- _ABOUT THIS EXERCISE_:
The full set of records must be returned exactly, character for character.

*** Opening EXERCISE DATA ***

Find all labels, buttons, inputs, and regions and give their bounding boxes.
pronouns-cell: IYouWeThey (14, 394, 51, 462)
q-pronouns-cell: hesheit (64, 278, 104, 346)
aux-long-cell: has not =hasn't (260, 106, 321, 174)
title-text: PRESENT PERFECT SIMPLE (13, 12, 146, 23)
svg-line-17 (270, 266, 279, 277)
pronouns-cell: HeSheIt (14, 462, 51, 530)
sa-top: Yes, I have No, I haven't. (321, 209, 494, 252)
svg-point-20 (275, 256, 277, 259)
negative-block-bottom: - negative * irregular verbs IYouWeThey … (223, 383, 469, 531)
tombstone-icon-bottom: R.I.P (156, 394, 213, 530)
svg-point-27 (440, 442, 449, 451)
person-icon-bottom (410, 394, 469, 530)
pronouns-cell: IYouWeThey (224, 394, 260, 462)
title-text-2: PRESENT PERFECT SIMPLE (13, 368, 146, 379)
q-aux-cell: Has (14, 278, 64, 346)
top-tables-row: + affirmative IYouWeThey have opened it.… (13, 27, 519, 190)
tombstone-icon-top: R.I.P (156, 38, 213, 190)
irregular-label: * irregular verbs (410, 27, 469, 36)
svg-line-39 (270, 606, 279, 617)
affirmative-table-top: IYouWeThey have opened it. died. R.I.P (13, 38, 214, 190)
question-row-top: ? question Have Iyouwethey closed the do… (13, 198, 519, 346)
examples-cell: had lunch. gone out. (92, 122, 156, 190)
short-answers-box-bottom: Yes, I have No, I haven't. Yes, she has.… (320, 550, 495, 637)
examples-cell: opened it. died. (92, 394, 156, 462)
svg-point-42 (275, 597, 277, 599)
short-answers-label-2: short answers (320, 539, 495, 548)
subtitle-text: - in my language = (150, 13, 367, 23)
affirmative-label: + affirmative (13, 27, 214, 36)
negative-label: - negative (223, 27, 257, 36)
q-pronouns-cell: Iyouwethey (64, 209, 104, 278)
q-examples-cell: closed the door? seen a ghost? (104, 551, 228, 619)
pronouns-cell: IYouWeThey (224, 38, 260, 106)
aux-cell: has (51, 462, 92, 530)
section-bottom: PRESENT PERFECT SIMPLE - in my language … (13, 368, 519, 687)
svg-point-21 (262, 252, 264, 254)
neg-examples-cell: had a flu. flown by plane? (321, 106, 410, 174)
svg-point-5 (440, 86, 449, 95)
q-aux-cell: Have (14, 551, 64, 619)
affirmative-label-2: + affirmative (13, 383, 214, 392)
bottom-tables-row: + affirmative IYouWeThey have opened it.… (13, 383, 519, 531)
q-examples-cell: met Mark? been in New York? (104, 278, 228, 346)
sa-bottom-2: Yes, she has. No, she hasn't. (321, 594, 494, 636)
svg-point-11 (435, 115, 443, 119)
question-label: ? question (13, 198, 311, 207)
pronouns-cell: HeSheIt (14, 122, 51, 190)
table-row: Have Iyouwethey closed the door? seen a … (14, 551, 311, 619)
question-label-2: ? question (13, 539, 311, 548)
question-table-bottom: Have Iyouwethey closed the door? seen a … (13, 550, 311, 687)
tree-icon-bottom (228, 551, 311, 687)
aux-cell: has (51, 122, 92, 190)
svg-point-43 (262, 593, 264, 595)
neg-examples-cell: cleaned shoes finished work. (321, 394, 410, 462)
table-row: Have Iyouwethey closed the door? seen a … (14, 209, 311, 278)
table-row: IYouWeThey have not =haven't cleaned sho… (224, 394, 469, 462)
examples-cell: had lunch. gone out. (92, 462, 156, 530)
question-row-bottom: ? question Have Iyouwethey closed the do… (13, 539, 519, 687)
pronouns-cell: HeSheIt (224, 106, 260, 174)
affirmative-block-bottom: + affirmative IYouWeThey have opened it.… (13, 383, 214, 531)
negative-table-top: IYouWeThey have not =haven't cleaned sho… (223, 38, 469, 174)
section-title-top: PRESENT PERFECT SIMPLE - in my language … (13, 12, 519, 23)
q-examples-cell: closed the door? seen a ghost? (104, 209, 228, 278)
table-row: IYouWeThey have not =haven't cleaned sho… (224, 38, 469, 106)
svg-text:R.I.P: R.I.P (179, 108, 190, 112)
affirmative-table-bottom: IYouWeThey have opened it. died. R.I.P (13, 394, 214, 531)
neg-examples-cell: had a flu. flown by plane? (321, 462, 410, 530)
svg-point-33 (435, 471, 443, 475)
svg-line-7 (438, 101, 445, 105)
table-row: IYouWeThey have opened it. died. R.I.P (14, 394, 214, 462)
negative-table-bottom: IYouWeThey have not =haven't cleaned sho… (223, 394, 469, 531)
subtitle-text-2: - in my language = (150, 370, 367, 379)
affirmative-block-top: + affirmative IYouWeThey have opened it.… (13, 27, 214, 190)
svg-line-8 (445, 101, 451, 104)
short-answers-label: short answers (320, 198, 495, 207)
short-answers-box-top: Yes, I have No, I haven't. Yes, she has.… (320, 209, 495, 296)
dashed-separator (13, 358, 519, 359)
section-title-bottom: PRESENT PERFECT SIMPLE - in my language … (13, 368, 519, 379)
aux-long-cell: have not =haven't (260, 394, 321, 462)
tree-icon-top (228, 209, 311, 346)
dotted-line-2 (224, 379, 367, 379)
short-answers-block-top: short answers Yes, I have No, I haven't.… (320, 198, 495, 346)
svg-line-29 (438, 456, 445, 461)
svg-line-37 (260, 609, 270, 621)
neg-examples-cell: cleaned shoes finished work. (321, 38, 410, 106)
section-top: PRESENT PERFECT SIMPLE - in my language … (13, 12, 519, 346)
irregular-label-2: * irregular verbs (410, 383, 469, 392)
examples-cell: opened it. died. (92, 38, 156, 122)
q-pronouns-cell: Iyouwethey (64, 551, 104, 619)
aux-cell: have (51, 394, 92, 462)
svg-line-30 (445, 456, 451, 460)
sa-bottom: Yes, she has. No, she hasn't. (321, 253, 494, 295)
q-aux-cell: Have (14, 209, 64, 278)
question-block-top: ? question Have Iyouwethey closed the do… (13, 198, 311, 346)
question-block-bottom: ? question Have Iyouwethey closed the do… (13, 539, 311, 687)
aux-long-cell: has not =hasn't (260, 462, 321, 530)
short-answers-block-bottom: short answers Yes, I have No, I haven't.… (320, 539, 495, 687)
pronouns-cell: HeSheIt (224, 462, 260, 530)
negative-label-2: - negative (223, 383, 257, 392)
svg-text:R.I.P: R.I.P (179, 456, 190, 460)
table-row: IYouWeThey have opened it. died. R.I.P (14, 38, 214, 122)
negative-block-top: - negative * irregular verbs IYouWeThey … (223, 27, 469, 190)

*** Closing EXERCISE DATA ***

- _ANSWER SECTION_:
Find all labels, buttons, inputs, and regions and give their bounding boxes.
pronouns-cell: IYouWeThey (14, 394, 51, 462)
q-pronouns-cell: hesheit (64, 278, 104, 346)
aux-long-cell: has not =hasn't (260, 106, 321, 174)
title-text: PRESENT PERFECT SIMPLE (13, 12, 146, 23)
svg-line-17 (270, 266, 279, 277)
pronouns-cell: HeSheIt (14, 462, 51, 530)
sa-top: Yes, I have No, I haven't. (321, 209, 494, 252)
svg-point-20 (275, 256, 277, 259)
negative-block-bottom: - negative * irregular verbs IYouWeThey … (223, 383, 469, 531)
tombstone-icon-bottom: R.I.P (156, 394, 213, 530)
svg-point-27 (440, 442, 449, 451)
person-icon-bottom (410, 394, 469, 530)
pronouns-cell: IYouWeThey (224, 394, 260, 462)
title-text-2: PRESENT PERFECT SIMPLE (13, 368, 146, 379)
q-aux-cell: Has (14, 278, 64, 346)
top-tables-row: + affirmative IYouWeThey have opened it.… (13, 27, 519, 190)
tombstone-icon-top: R.I.P (156, 38, 213, 190)
irregular-label: * irregular verbs (410, 27, 469, 36)
svg-line-39 (270, 606, 279, 617)
affirmative-table-top: IYouWeThey have opened it. died. R.I.P (13, 38, 214, 190)
question-row-top: ? question Have Iyouwethey closed the do… (13, 198, 519, 346)
examples-cell: had lunch. gone out. (92, 122, 156, 190)
short-answers-box-bottom: Yes, I have No, I haven't. Yes, she has.… (320, 550, 495, 637)
examples-cell: opened it. died. (92, 394, 156, 462)
svg-point-42 (275, 597, 277, 599)
short-answers-label-2: short answers (320, 539, 495, 548)
subtitle-text: - in my language = (150, 13, 367, 23)
affirmative-label: + affirmative (13, 27, 214, 36)
negative-label: - negative (223, 27, 257, 36)
q-pronouns-cell: Iyouwethey (64, 209, 104, 278)
q-examples-cell: closed the door? seen a ghost? (104, 551, 228, 619)
pronouns-cell: IYouWeThey (224, 38, 260, 106)
aux-cell: has (51, 462, 92, 530)
section-bottom: PRESENT PERFECT SIMPLE - in my language … (13, 368, 519, 687)
svg-point-21 (262, 252, 264, 254)
neg-examples-cell: had a flu. flown by plane? (321, 106, 410, 174)
svg-point-5 (440, 86, 449, 95)
q-aux-cell: Have (14, 551, 64, 619)
affirmative-label-2: + affirmative (13, 383, 214, 392)
bottom-tables-row: + affirmative IYouWeThey have opened it.… (13, 383, 519, 531)
q-examples-cell: met Mark? been in New York? (104, 278, 228, 346)
sa-bottom-2: Yes, she has. No, she hasn't. (321, 594, 494, 636)
svg-point-11 (435, 115, 443, 119)
question-label: ? question (13, 198, 311, 207)
pronouns-cell: HeSheIt (14, 122, 51, 190)
table-row: Have Iyouwethey closed the door? seen a … (14, 551, 311, 619)
question-label-2: ? question (13, 539, 311, 548)
question-table-bottom: Have Iyouwethey closed the door? seen a … (13, 550, 311, 687)
tree-icon-bottom (228, 551, 311, 687)
aux-cell: has (51, 122, 92, 190)
svg-point-43 (262, 593, 264, 595)
neg-examples-cell: cleaned shoes finished work. (321, 394, 410, 462)
table-row: Have Iyouwethey closed the door? seen a … (14, 209, 311, 278)
table-row: IYouWeThey have not =haven't cleaned sho… (224, 394, 469, 462)
examples-cell: had lunch. gone out. (92, 462, 156, 530)
question-row-bottom: ? question Have Iyouwethey closed the do… (13, 539, 519, 687)
pronouns-cell: HeSheIt (224, 106, 260, 174)
affirmative-block-bottom: + affirmative IYouWeThey have opened it.… (13, 383, 214, 531)
negative-table-top: IYouWeThey have not =haven't cleaned sho… (223, 38, 469, 174)
section-title-top: PRESENT PERFECT SIMPLE - in my language … (13, 12, 519, 23)
q-examples-cell: closed the door? seen a ghost? (104, 209, 228, 278)
table-row: IYouWeThey have not =haven't cleaned sho… (224, 38, 469, 106)
svg-text:R.I.P: R.I.P (179, 108, 190, 112)
affirmative-table-bottom: IYouWeThey have opened it. died. R.I.P (13, 394, 214, 531)
neg-examples-cell: had a flu. flown by plane? (321, 462, 410, 530)
svg-point-33 (435, 471, 443, 475)
svg-line-7 (438, 101, 445, 105)
table-row: IYouWeThey have opened it. died. R.I.P (14, 394, 214, 462)
negative-table-bottom: IYouWeThey have not =haven't cleaned sho… (223, 394, 469, 531)
subtitle-text-2: - in my language = (150, 370, 367, 379)
affirmative-block-top: + affirmative IYouWeThey have opened it.… (13, 27, 214, 190)
svg-line-8 (445, 101, 451, 104)
short-answers-label: short answers (320, 198, 495, 207)
short-answers-box-top: Yes, I have No, I haven't. Yes, she has.… (320, 209, 495, 296)
dashed-separator (13, 358, 519, 359)
section-title-bottom: PRESENT PERFECT SIMPLE - in my language … (13, 368, 519, 379)
aux-long-cell: have not =haven't (260, 394, 321, 462)
tree-icon-top (228, 209, 311, 346)
dotted-line-2 (224, 379, 367, 379)
short-answers-block-top: short answers Yes, I have No, I haven't.… (320, 198, 495, 346)
svg-line-29 (438, 456, 445, 461)
svg-line-37 (260, 609, 270, 621)
neg-examples-cell: cleaned shoes finished work. (321, 38, 410, 106)
section-top: PRESENT PERFECT SIMPLE - in my language … (13, 12, 519, 346)
irregular-label-2: * irregular verbs (410, 383, 469, 392)
examples-cell: opened it. died. (92, 38, 156, 122)
q-pronouns-cell: Iyouwethey (64, 551, 104, 619)
aux-cell: have (51, 394, 92, 462)
svg-line-30 (445, 456, 451, 460)
sa-bottom: Yes, she has. No, she hasn't. (321, 253, 494, 295)
q-aux-cell: Have (14, 209, 64, 278)
question-block-top: ? question Have Iyouwethey closed the do… (13, 198, 311, 346)
question-block-bottom: ? question Have Iyouwethey closed the do… (13, 539, 311, 687)
aux-long-cell: has not =hasn't (260, 462, 321, 530)
short-answers-block-bottom: short answers Yes, I have No, I haven't.… (320, 539, 495, 687)
pronouns-cell: HeSheIt (224, 462, 260, 530)
negative-label-2: - negative (223, 383, 257, 392)
svg-text:R.I.P: R.I.P (179, 456, 190, 460)
table-row: IYouWeThey have opened it. died. R.I.P (14, 38, 214, 122)
negative-block-top: - negative * irregular verbs IYouWeThey … (223, 27, 469, 190)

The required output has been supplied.